Entre las principales enfermedades que están siendo investigadas, la inmunoterapia contra el cáncer se encuentra a la cabeza. El uso de la tecnología CRISPR/Cas9 para establecer protocolos contra el cáncer beneficiará la investigación de la genómica funcional del cáncer y facilitará el avance de las terapias contra esta patología. Asimismo, también se están llevando a cabo investigaciones en otras enfermedades cardiovasculares, neurodegenerativas, distrofia muscular o anemia de células falciformes.

Por otra parte, la edición genética también se usa en conseguir mosquitos que eviten la transmisión de enfermedades como el dengue o la malaria o cerdos resistentes a enfermedades. En la agricultura, las técnicas CRISPR pueden permitir el control de playas y la sequía, o combatir la hambruna. Su aplicación contra la crisis climática también es importante, pues permite reducir las emisiones de CO2 producidas por la agricultura y producir cultivos más resistentes al cambio climático.

Los ensayos clínicos de tratamientos en los que se usa CRISPR desde 2017 hasta día de hoy son alrededor de una veintena. En China, científicos están usando la técnica CRISPR/Cas9 para tratar a pacientes que sufren cáncer y VIH.

Todo ello hace que el sector de la biotecnología esté en auge, y algunos pronostican que dentro de cuatro años el sector constituirá el 31% del mercado global de la salud. Hoy en día, muchas de las principales empresas del sector están ya presentes en la bolsa. La inversión en este tipo de tecnología está liderada por EE UU, y le siguen Europa, China y Japón.
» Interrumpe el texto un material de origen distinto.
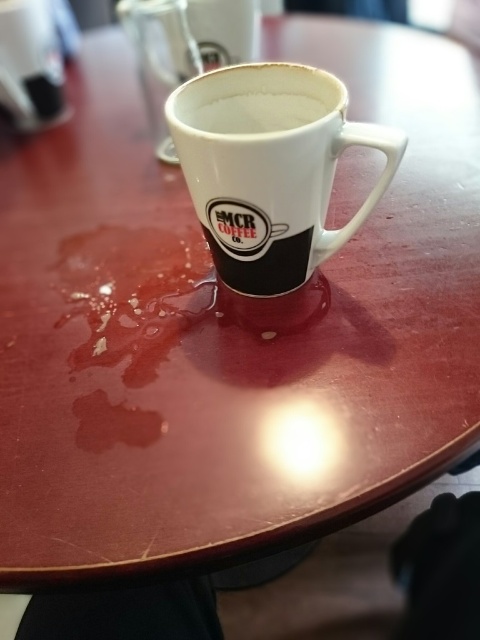 From the picture: You are a barista preparing drinks and need to choose between the white ceramic mug at center and the white matte cup at center for a customer who wants a hot beverage. Which one would you recommend and why?

The white ceramic mug at center has a larger size compared to the white matte cup at center, so it would be better to choose the white ceramic mug at center because it can hold more hot liquid and is more suitable for serving hot beverages.

You are a barista trying to clean up the table. You see the white ceramic mug at center and the white matte cup at center. Which one is taller?

The white ceramic mug at center is taller than the white matte cup at center. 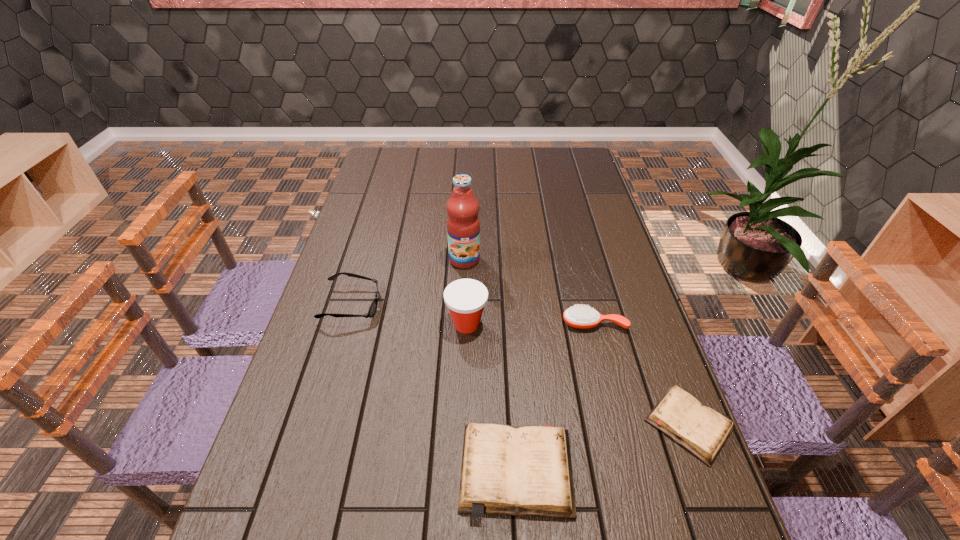 Locate an element on the screen. The height and width of the screenshot is (540, 960). vacant region that satisfies the following two spatial constraints: 1. on the front label of the second shortest object; 2. on the left side of the tallest object is located at coordinates (456, 471).

At what (x,y) coordinates should I click in order to perform the action: click on blank area in the image that satisfies the following two spatial constraints: 1. on the front label of the farthest object; 2. on the left side of the hairbrush. Please return your answer as a coordinate pair (x, y). This screenshot has height=540, width=960. Looking at the image, I should click on (462, 323).

Where is `blank area in the image that satisfies the following two spatial constraints: 1. on the lenses of the sunglasses; 2. on the back side of the right diary`? This screenshot has height=540, width=960. blank area in the image that satisfies the following two spatial constraints: 1. on the lenses of the sunglasses; 2. on the back side of the right diary is located at coordinates (317, 425).

At what (x,y) coordinates should I click in order to perform the action: click on vacant region that satisfies the following two spatial constraints: 1. on the front side of the shortest object; 2. on the left side of the hairbrush. Please return your answer as a coordinate pair (x, y). Looking at the image, I should click on (619, 425).

Identify the location of free spot that satisfies the following two spatial constraints: 1. on the front label of the hairbrush; 2. on the right side of the fruit juice. (462, 323). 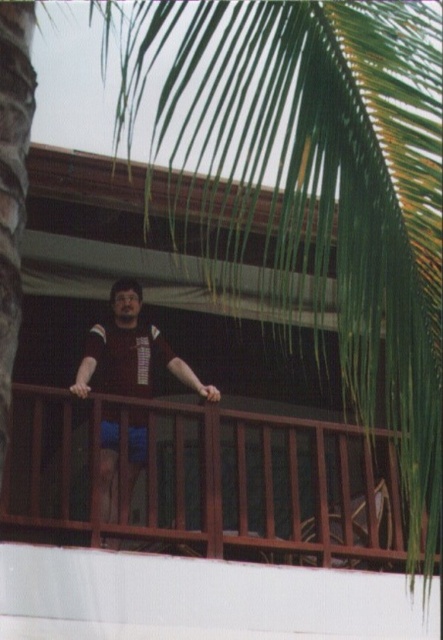 Does point (365, 488) come closer to viewer compared to point (139, 291)?

Yes.

Between brown wooden railing at center and matte black shirt at center, which one is positioned lower?

brown wooden railing at center is lower down.

Does point (388, 557) come closer to viewer compared to point (86, 349)?

Yes, it is.

I want to click on brown wooden railing at center, so click(208, 477). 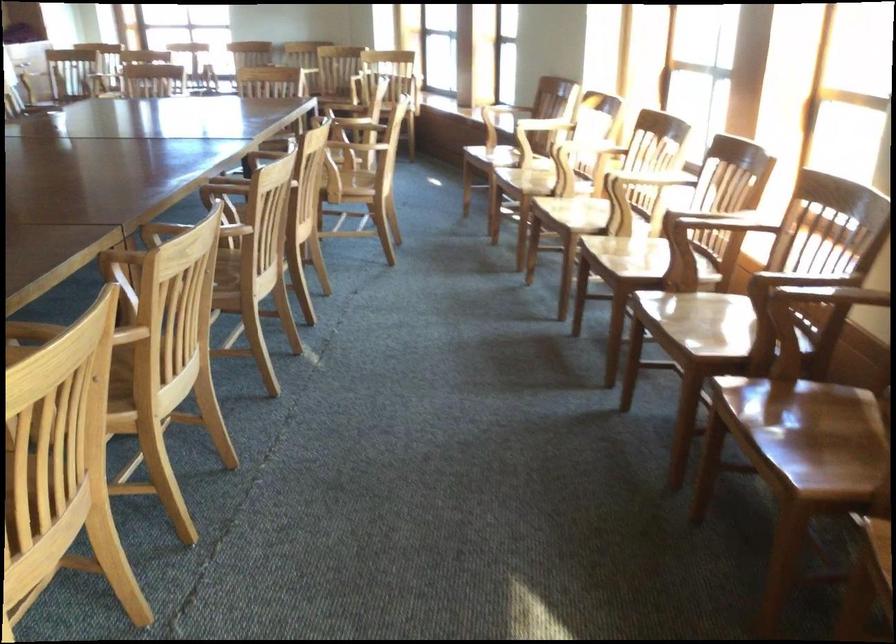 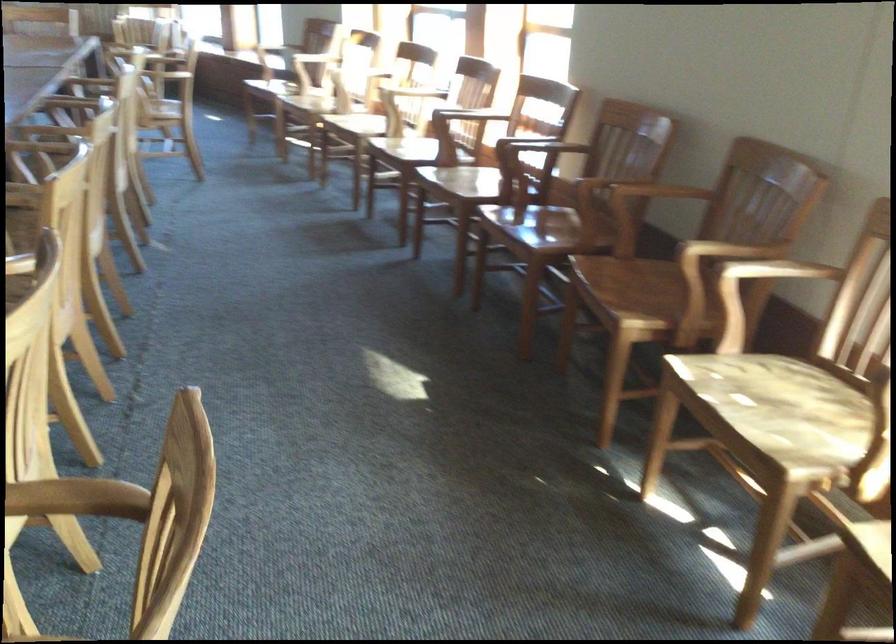 The point at (647,172) is marked in the first image. Where is the corresponding point in the second image?

(410, 91) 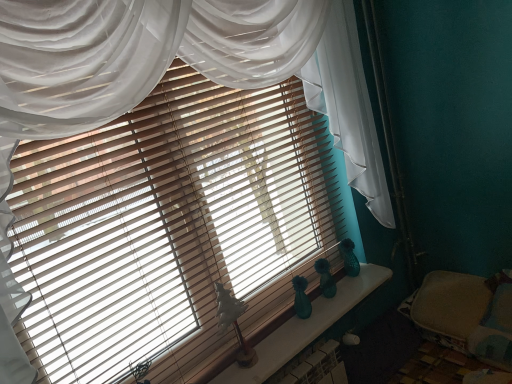 Question: Would you say beige fabric bed at lower right is part of teal glass vases at center's contents?

Choices:
 (A) yes
 (B) no

Answer: (B)

Question: Can you confirm if teal glass vases at center is taller than beige fabric bed at lower right?

Choices:
 (A) yes
 (B) no

Answer: (B)

Question: Are teal glass vases at center and beige fabric bed at lower right beside each other?

Choices:
 (A) yes
 (B) no

Answer: (B)

Question: Does teal glass vases at center have a lesser width compared to beige fabric bed at lower right?

Choices:
 (A) yes
 (B) no

Answer: (A)

Question: Considering the relative sizes of teal glass vases at center and beige fabric bed at lower right in the image provided, is teal glass vases at center wider than beige fabric bed at lower right?

Choices:
 (A) no
 (B) yes

Answer: (A)

Question: Is teal glass vases at center facing away from beige fabric bed at lower right?

Choices:
 (A) no
 (B) yes

Answer: (A)

Question: Is beige fabric bed at lower right smaller than teal glass vases at center?

Choices:
 (A) no
 (B) yes

Answer: (A)

Question: Is beige fabric bed at lower right beside teal glass vases at center?

Choices:
 (A) no
 (B) yes

Answer: (A)

Question: Considering the relative sizes of beige fabric bed at lower right and teal glass vases at center in the image provided, is beige fabric bed at lower right wider than teal glass vases at center?

Choices:
 (A) no
 (B) yes

Answer: (B)

Question: Could you tell me if beige fabric bed at lower right is facing teal glass vases at center?

Choices:
 (A) no
 (B) yes

Answer: (B)

Question: Is the depth of beige fabric bed at lower right greater than that of teal glass vases at center?

Choices:
 (A) yes
 (B) no

Answer: (A)

Question: Does beige fabric bed at lower right have a lesser width compared to teal glass vases at center?

Choices:
 (A) no
 (B) yes

Answer: (A)

Question: In terms of width, does teal glass vases at center look wider or thinner when compared to beige fabric bed at lower right?

Choices:
 (A) thin
 (B) wide

Answer: (A) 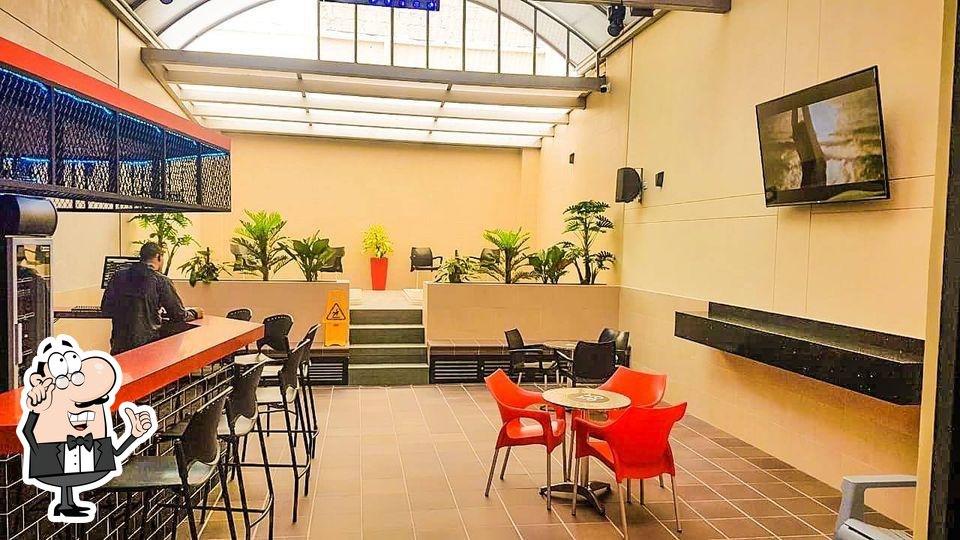 Find the location of a particular element. tall narrow red pot is located at coordinates (377, 272). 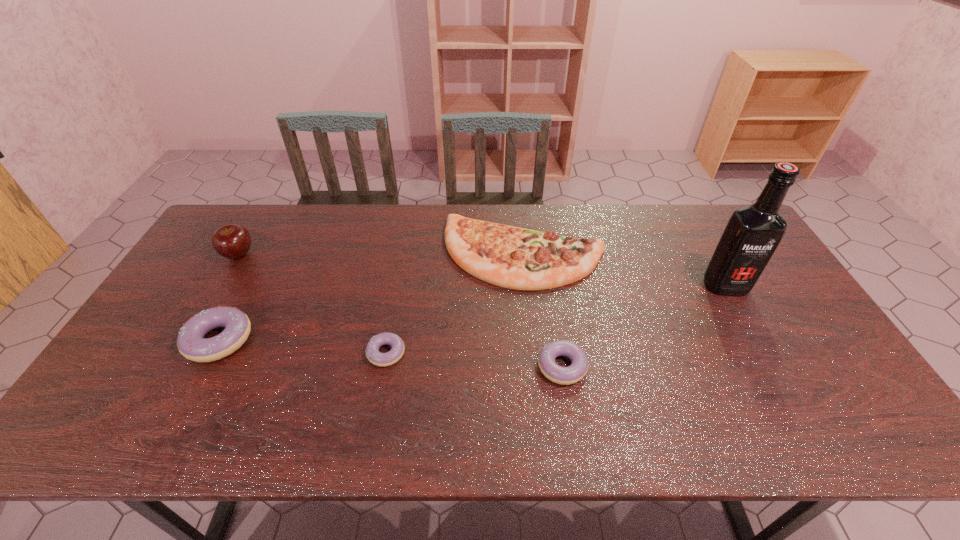 The width and height of the screenshot is (960, 540). Identify the location of the leftmost doughnut. (191, 343).

Identify the location of the shortest doughnut. The height and width of the screenshot is (540, 960). (394, 355).

Locate an element on the screen. The image size is (960, 540). the second doughnut from left to right is located at coordinates (394, 355).

This screenshot has height=540, width=960. Identify the location of the second shortest doughnut. (577, 370).

Identify the location of the rightmost doughnut. This screenshot has width=960, height=540. (577, 370).

Locate an element on the screen. This screenshot has height=540, width=960. pizza is located at coordinates coord(516,258).

Find the location of a particular element. This screenshot has height=540, width=960. the rightmost object is located at coordinates (753, 232).

This screenshot has width=960, height=540. What are the coordinates of `the tallest object` in the screenshot? It's located at (753, 232).

Image resolution: width=960 pixels, height=540 pixels. I want to click on the fifth shortest object, so click(232, 241).

The image size is (960, 540). What are the coordinates of `vacant space located on the right of the tallest doughnut` in the screenshot? It's located at (372, 340). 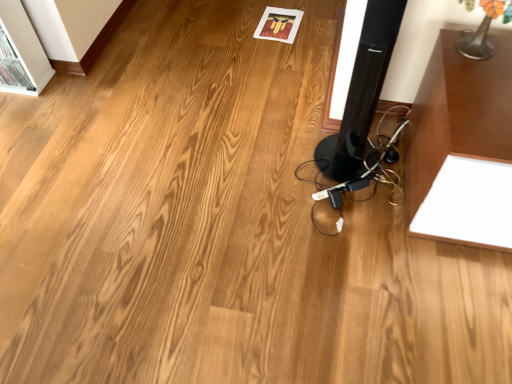 What do you see at coordinates (484, 30) in the screenshot?
I see `metallic silver table lamp at upper right` at bounding box center [484, 30].

Where is `metallic silver table lamp at upper right`? metallic silver table lamp at upper right is located at coordinates (484, 30).

Where is `black glossy speaker at center`? The height and width of the screenshot is (384, 512). black glossy speaker at center is located at coordinates (362, 92).

The width and height of the screenshot is (512, 384). Describe the element at coordinates (362, 92) in the screenshot. I see `black glossy speaker at center` at that location.

The height and width of the screenshot is (384, 512). In order to click on metallic silver table lamp at upper right in this screenshot , I will do `click(484, 30)`.

Which is more to the left, black glossy speaker at center or metallic silver table lamp at upper right?

black glossy speaker at center.

Which object is further away from the camera taking this photo, black glossy speaker at center or metallic silver table lamp at upper right?

metallic silver table lamp at upper right is more distant.

In the scene shown: Which point is more forward, (345, 141) or (489, 47)?

Positioned in front is point (489, 47).

From the image's perspective, is black glossy speaker at center located beneath metallic silver table lamp at upper right?

Yes, from the image's perspective, black glossy speaker at center is below metallic silver table lamp at upper right.

From a real-world perspective, who is located lower, black glossy speaker at center or metallic silver table lamp at upper right?

From a 3D spatial view, black glossy speaker at center is below.

Considering the relative sizes of black glossy speaker at center and metallic silver table lamp at upper right in the image provided, is black glossy speaker at center wider than metallic silver table lamp at upper right?

Yes, black glossy speaker at center is wider than metallic silver table lamp at upper right.

Which of these two, black glossy speaker at center or metallic silver table lamp at upper right, stands taller?

black glossy speaker at center.

Between black glossy speaker at center and metallic silver table lamp at upper right, which one has larger size?

black glossy speaker at center is bigger.

Is black glossy speaker at center inside or outside of metallic silver table lamp at upper right?

black glossy speaker at center is not inside metallic silver table lamp at upper right, it's outside.

Are black glossy speaker at center and metallic silver table lamp at upper right far apart?

No, there isn't a large distance between black glossy speaker at center and metallic silver table lamp at upper right.

Is black glossy speaker at center oriented towards metallic silver table lamp at upper right?

No, black glossy speaker at center does not turn towards metallic silver table lamp at upper right.

How different are the orientations of black glossy speaker at center and metallic silver table lamp at upper right in degrees?

There is a 7.55-degree angle between the facing directions of black glossy speaker at center and metallic silver table lamp at upper right.

The width and height of the screenshot is (512, 384). In order to click on speaker that is below the metallic silver table lamp at upper right (from the image's perspective) in this screenshot , I will do `click(362, 92)`.

Would you say metallic silver table lamp at upper right is to the left or to the right of black glossy speaker at center in the picture?

From the image, it's evident that metallic silver table lamp at upper right is to the right of black glossy speaker at center.

Which object is closer to the camera, metallic silver table lamp at upper right or black glossy speaker at center?

black glossy speaker at center is more forward.

Is point (472, 44) closer or farther from the camera than point (364, 134)?

Point (472, 44) appears to be closer to the viewer than point (364, 134).

From the image's perspective, which one is positioned lower, metallic silver table lamp at upper right or black glossy speaker at center?

From the image's view, black glossy speaker at center is below.

From a real-world perspective, is metallic silver table lamp at upper right above or below black glossy speaker at center?

From a real-world perspective, metallic silver table lamp at upper right is physically above black glossy speaker at center.

Between metallic silver table lamp at upper right and black glossy speaker at center, which one has smaller width?

metallic silver table lamp at upper right is thinner.

Considering the sizes of objects metallic silver table lamp at upper right and black glossy speaker at center in the image provided, who is taller, metallic silver table lamp at upper right or black glossy speaker at center?

With more height is black glossy speaker at center.

Considering the sizes of objects metallic silver table lamp at upper right and black glossy speaker at center in the image provided, who is bigger, metallic silver table lamp at upper right or black glossy speaker at center?

With larger size is black glossy speaker at center.

Is black glossy speaker at center located within metallic silver table lamp at upper right?

No.

Is there a large distance between metallic silver table lamp at upper right and black glossy speaker at center?

metallic silver table lamp at upper right is actually quite close to black glossy speaker at center.

Could you tell me if metallic silver table lamp at upper right is turned towards black glossy speaker at center?

No, metallic silver table lamp at upper right is not aimed at black glossy speaker at center.

How different are the orientations of metallic silver table lamp at upper right and black glossy speaker at center in degrees?

7.55 degrees separate the facing orientations of metallic silver table lamp at upper right and black glossy speaker at center.

Where is `table lamp behind the black glossy speaker at center`? Image resolution: width=512 pixels, height=384 pixels. table lamp behind the black glossy speaker at center is located at coordinates (484, 30).

You are a GUI agent. You are given a task and a screenshot of the screen. Output one action in this format:
    pyautogui.click(x=<x>, y=<y>)
    Task: Click on the speaker below the metallic silver table lamp at upper right (from the image's perspective)
    Image resolution: width=512 pixels, height=384 pixels.
    Given the screenshot: What is the action you would take?
    pyautogui.click(x=362, y=92)

Locate an element on the screen. This screenshot has width=512, height=384. table lamp on the right of black glossy speaker at center is located at coordinates (484, 30). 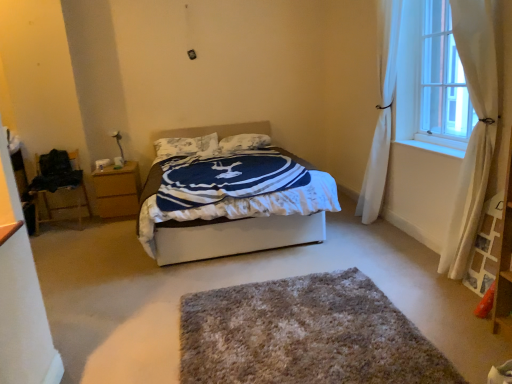 Question: Can you confirm if textured white pillow at center, which is the first pillow in left-to-right order, is smaller than white sheer curtain at right, the first curtain positioned from the front?

Choices:
 (A) yes
 (B) no

Answer: (A)

Question: Can you confirm if textured white pillow at center, marked as the 2th pillow in a right-to-left arrangement, is bigger than white sheer curtain at right, which is the second curtain in back-to-front order?

Choices:
 (A) no
 (B) yes

Answer: (A)

Question: Is white sheer curtain at right, the first curtain positioned from the front, surrounded by textured white pillow at center, marked as the 2th pillow in a right-to-left arrangement?

Choices:
 (A) yes
 (B) no

Answer: (B)

Question: Is textured white pillow at center, marked as the 2th pillow in a right-to-left arrangement, not inside white sheer curtain at right, which is the second curtain in back-to-front order?

Choices:
 (A) no
 (B) yes

Answer: (B)

Question: Is textured white pillow at center, marked as the 2th pillow in a right-to-left arrangement, placed right next to white sheer curtain at right, the first curtain positioned from the front?

Choices:
 (A) no
 (B) yes

Answer: (A)

Question: Can you confirm if textured white pillow at center, which is the first pillow in left-to-right order, is thinner than white sheer curtain at right, the first curtain positioned from the front?

Choices:
 (A) yes
 (B) no

Answer: (B)

Question: Is wooden nightstand at left positioned beyond the bounds of white sheer curtain at upper right?

Choices:
 (A) no
 (B) yes

Answer: (B)

Question: Would you say wooden nightstand at left is a long distance from white sheer curtain at upper right?

Choices:
 (A) no
 (B) yes

Answer: (B)

Question: Considering the relative positions of wooden nightstand at left and white sheer curtain at upper right in the image provided, is wooden nightstand at left in front of white sheer curtain at upper right?

Choices:
 (A) no
 (B) yes

Answer: (A)

Question: From a real-world perspective, is wooden nightstand at left positioned under white sheer curtain at upper right based on gravity?

Choices:
 (A) no
 (B) yes

Answer: (B)

Question: Is wooden nightstand at left positioned with its back to white sheer curtain at upper right?

Choices:
 (A) yes
 (B) no

Answer: (B)

Question: Is white sheer curtain at upper right inside wooden nightstand at left?

Choices:
 (A) yes
 (B) no

Answer: (B)

Question: Does white sheer curtain at upper right turn towards white soft pillow at center, marked as the 2th pillow in a left-to-right arrangement?

Choices:
 (A) no
 (B) yes

Answer: (A) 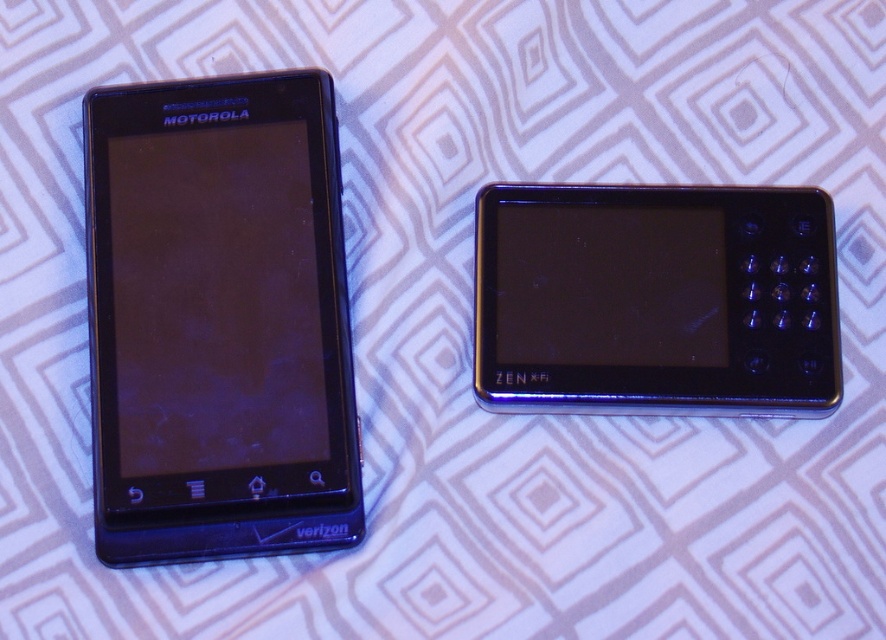 You are setting up a display for a tech store and need to arrange the black glossy smartphone at left and the black plastic zen phone at right according to their actual positions. Based on the scene description, which device should be placed lower on the shelf?

The black glossy smartphone at left should be placed lower on the shelf because it is located below the black plastic zen phone at right according to the scene description.

You are standing in front of two electronic devices on a geometric patterned surface. You see a Motorola smartphone on the left and a point at coordinate (323,112) on the right. Which object is closer to you?

The point at coordinate (323,112) is 4.51 feet from the viewer, so it is closer than the Motorola smartphone on the left.

You are a delivery person who needs to place a package on the patterned surface with geometric diamond shapes. The surface has a coordinate system where the bottom left corner is the origin. The Motorola smartphone is at the left, and there is a point marked at coordinate (218, 321). Where should you place the package so it doesn,t overlap with the smartphone or the point? Please provide coordinates within the range of 0 to 1 for both x and y axes.

The package should be placed at coordinates outside the area occupied by the black glossy smartphone at left and the point at (218, 321). For example, placing it at 0.3, 0.4 would avoid both the smartphone and the point. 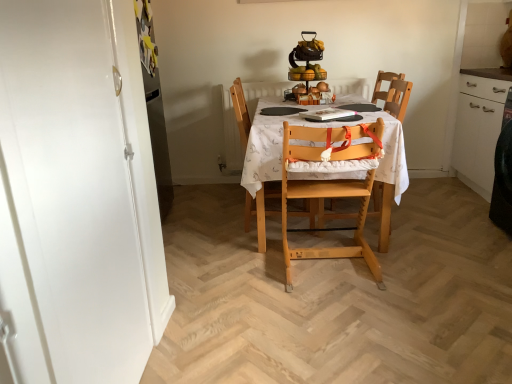 Question: From a real-world perspective, is white printed fabric at center on wooden highchair at center, marked as the first chair in a right-to-left arrangement?

Choices:
 (A) no
 (B) yes

Answer: (A)

Question: Is white printed fabric at center closer to camera compared to wooden highchair at center, arranged as the third chair when viewed from the left?

Choices:
 (A) no
 (B) yes

Answer: (B)

Question: Would you say white printed fabric at center contains wooden highchair at center, marked as the first chair in a right-to-left arrangement?

Choices:
 (A) yes
 (B) no

Answer: (A)

Question: Is white printed fabric at center completely or partially outside of wooden highchair at center, arranged as the third chair when viewed from the left?

Choices:
 (A) yes
 (B) no

Answer: (A)

Question: Is there a large distance between white printed fabric at center and wooden highchair at center, arranged as the third chair when viewed from the left?

Choices:
 (A) yes
 (B) no

Answer: (B)

Question: Considering the relative sizes of white printed fabric at center and wooden highchair at center, arranged as the third chair when viewed from the left, in the image provided, is white printed fabric at center taller than wooden highchair at center, arranged as the third chair when viewed from the left,?

Choices:
 (A) yes
 (B) no

Answer: (B)

Question: Considering the relative sizes of light wood highchair at center, which is counted as the second chair, starting from the left, and wooden chair with cushion at center, acting as the third chair starting from the right, in the image provided, is light wood highchair at center, which is counted as the second chair, starting from the left, wider than wooden chair with cushion at center, acting as the third chair starting from the right,?

Choices:
 (A) yes
 (B) no

Answer: (B)

Question: Does light wood highchair at center, acting as the 2th chair starting from the right, appear on the right side of wooden chair with cushion at center, the 1th chair in the left-to-right sequence?

Choices:
 (A) no
 (B) yes

Answer: (B)

Question: Are light wood highchair at center, which is counted as the second chair, starting from the left, and wooden chair with cushion at center, acting as the third chair starting from the right, far apart?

En nuestro país, un equipo de investigadores recibió a finales del año pasado la autorización de la autorización de la Comisión Nacional de Reproducción Humana Asistida para la edición genética de embriones humanos, con el objetivo de conocer las fases iniciales del desarrollo de los embriones humanos. En España, se han registrado hasta marzo de 2020 algo más de 24.100 ensayos médicos que incluyen diferentes técnicas y objetivos, cifra que nos coloca entre los países con más ensayos médicos en este campo. Según las cifras del Proyecto BEST, la inversión en estos ensayos ha pasado de 299 millones en 2005 hasta 662 millones en 2017.

Con todo, España afronta el reto de no quedarse a la zaga y de abordar la siempre problemática cuestión de la financiación y la creación de una sólida industria alrededor de la edición genética.